We'll draw a polite veil on why the manager in question instantly thought of me upon seeing this comic, but we'll agree that I should probably buy something else from her to make up for being a bad customer. At least I have an ex who recommends me girlie mags; there's this one girl I once dated who has taken to pretending she's not white so she can "win" racial arguments on the internet.
Anyway, unfortunately, Cameron Stewart only inks the actual comic, which is penciled by David Hahn and scripted by Brea Grant. Stewart does contribute four pin-ups in the back, and the artwork is generally very good throughout. The story, however, really needs an electric charge to get moving. I know that it seems that critiquing the story of a Suicide Girls comic book is like kicking small, defenseless animals, but while this wasn't a very good comic by any measure, I've seen far, far worse from Marvel and DC lately. The plot suggests a world where, rather than being a fun soft-porn-led online community, the Suicide Girls are a very old, Illuminati-styled secret society of ass-kickers. The scenario's genuinely not far removed from Grant Morrison's The Invisibles. Seriously. The execution is, surprisingly, not quite so good.

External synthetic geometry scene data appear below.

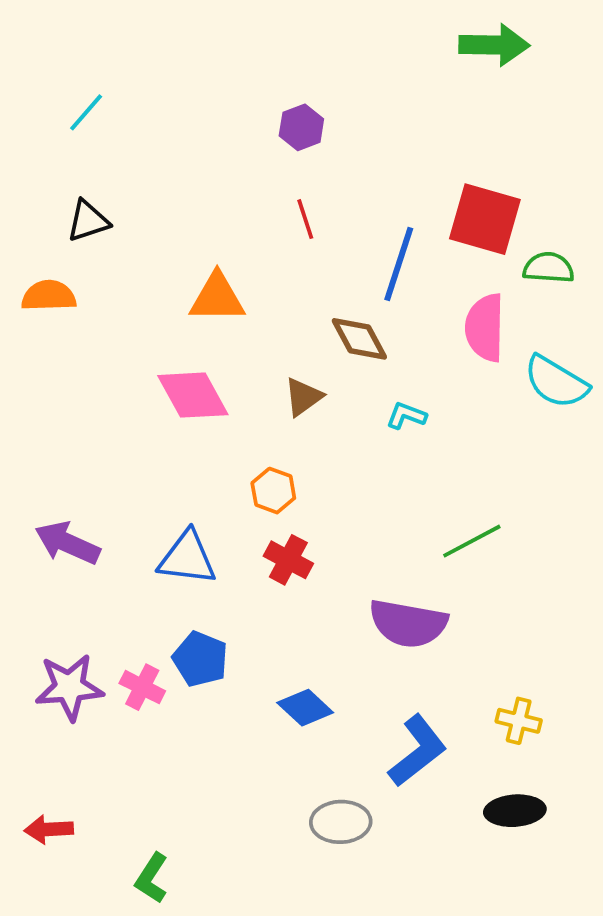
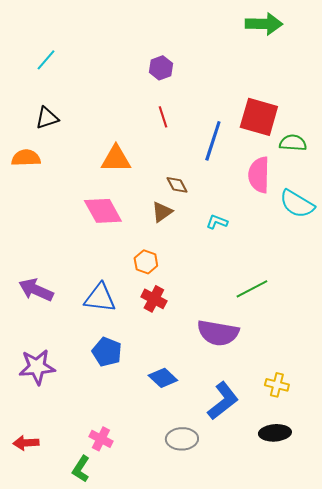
brown diamond: (359, 339) -> (177, 185), moved, size x0.7
pink cross: (142, 687) -> (101, 439), moved

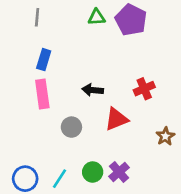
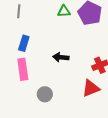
black arrow: (93, 90) -> (61, 57), moved
red triangle: (116, 119) -> (91, 88), moved

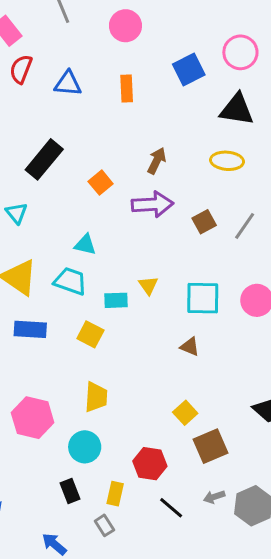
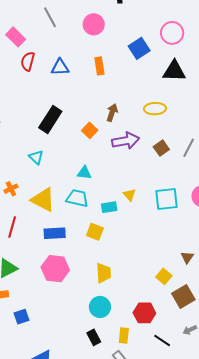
brown arrow: (157, 161) -> (112, 113), moved
yellow ellipse: (227, 161) -> (155, 109), moved
brown triangle: (190, 347) -> (187, 257), moved, turned 48
pink hexagon: (33, 418) -> (55, 269), moved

I'm willing to accept the very silly rules of the narrative for its own sake. This is a world where a murderer - one of the heroes of the story - tattoos the names of her victims on her body, which is something only a very, very stupid killer would do. But okay, they do that sort of thing in Suicide Girls-world. There's a big multi-national religio-techno-conspiracy based around privatizing the prison system and so it's okay to kill the executives behind it. As with The Invisibles, the morality of the protagonists is shifty and their actions are ethically questionable but it's given a pass because the baddies are allegedly bad enough to deserve it.

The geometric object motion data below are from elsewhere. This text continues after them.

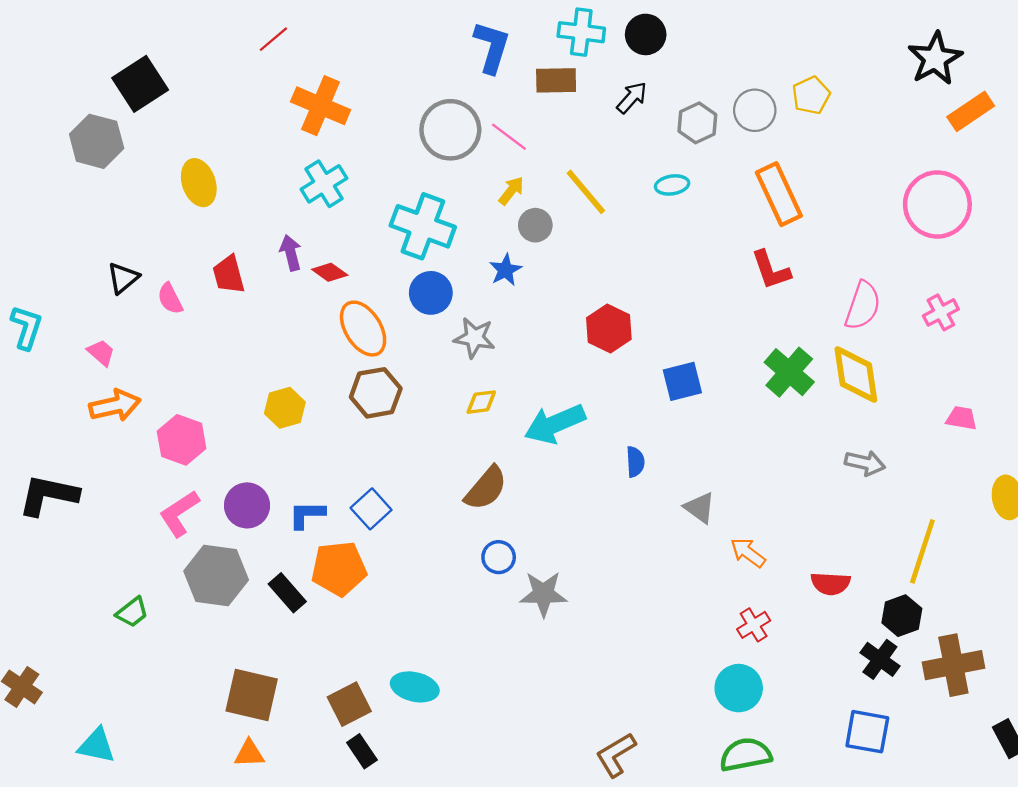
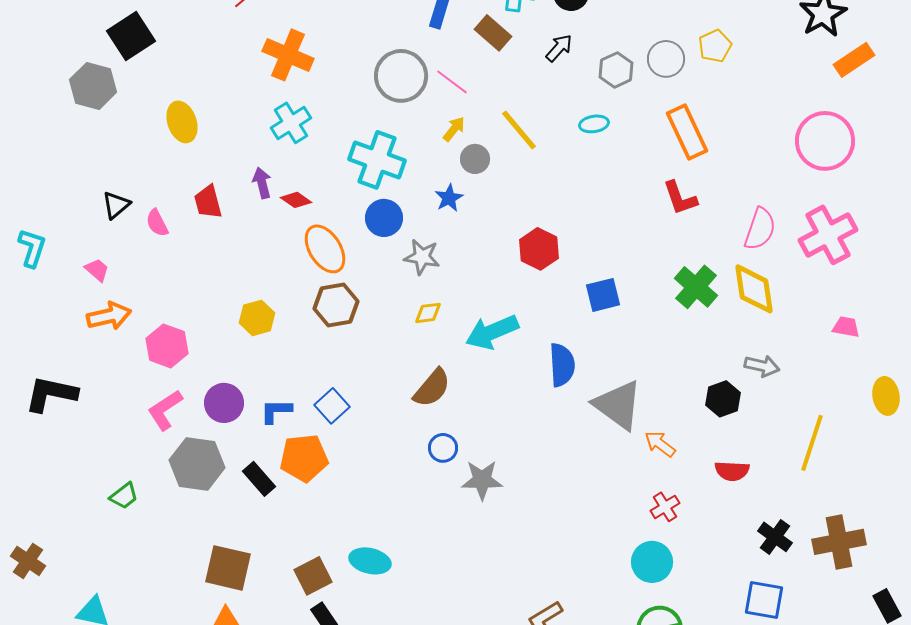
brown rectangle: (556, 80) -> (493, 33), turned 42
pink cross: (941, 312) -> (828, 235), size x1.8
blue semicircle: (635, 462) -> (562, 365), size x1.6
gray triangle: (700, 508) -> (618, 405), size x1.8
black hexagon: (902, 616) -> (723, 399), moved

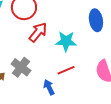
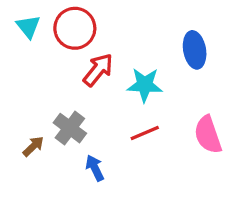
blue arrow: (49, 87) -> (95, 168), moved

I don't have half the problem with the narrative as I do the slow, deliberate presentation. Twenty big-paneled pages breeze by and damn near nothing happens in them. Brea Grant, an actress just beginning her comic-writing career, is sadly taking lessons from modern American superhero comics. All that happens in these twenty pages is that a small group of Suicide Girls break their new recruit out of prison and they give each other a little backstory. Maybe two of the six ladies get a little memorable characterization, but for the most part, it's paced in a similarly glacial style as almost everything I've read by Brian Michael Bendis and his imitators, with long establishing shots and lengthy internal narration from the imprisoned recruit, when picking up the pace and using more panels per page could have seen so much more story in this issue. Nothing happens across any six pages that a better writer couldn't have managed in one.

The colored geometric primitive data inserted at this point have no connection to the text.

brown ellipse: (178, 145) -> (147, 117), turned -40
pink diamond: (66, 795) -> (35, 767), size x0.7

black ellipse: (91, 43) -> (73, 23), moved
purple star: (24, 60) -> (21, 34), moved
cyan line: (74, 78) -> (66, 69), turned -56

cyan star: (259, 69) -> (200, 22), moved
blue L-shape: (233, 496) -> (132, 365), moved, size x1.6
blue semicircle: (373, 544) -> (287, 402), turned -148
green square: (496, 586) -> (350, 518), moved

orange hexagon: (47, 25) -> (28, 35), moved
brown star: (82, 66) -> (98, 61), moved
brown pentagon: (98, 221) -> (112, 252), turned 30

This leads to very disappointing results from Hahn, whose figure work, as I recall from his old series Private Beach, is really excellent, but, forced to only draw four or five panels a page, he's got no choice but to emphasize too much negative space. This is a story that mostly takes place in a dark prison and in a dimly-lit underground base.
I'm willing to be a little kinder to Grant, and give her points for trying, than I was to Joe Casey and Frazer Irving, whose Iron Man book I mentioned here a few weeks ago, because those two have been in this business a while and really should know better. I've got no objection to this book's concept, and am not going to dismiss it out of hand just because it's fashionable among comic book snobs to mock the Suicide Girls for being naked or having a booth at San Diego or whatever, but while it's not very good, at least it's different and it's drawn very well. I can't recommend it, but I appreciate the effort. And that pin-up of Radeo in the back. My.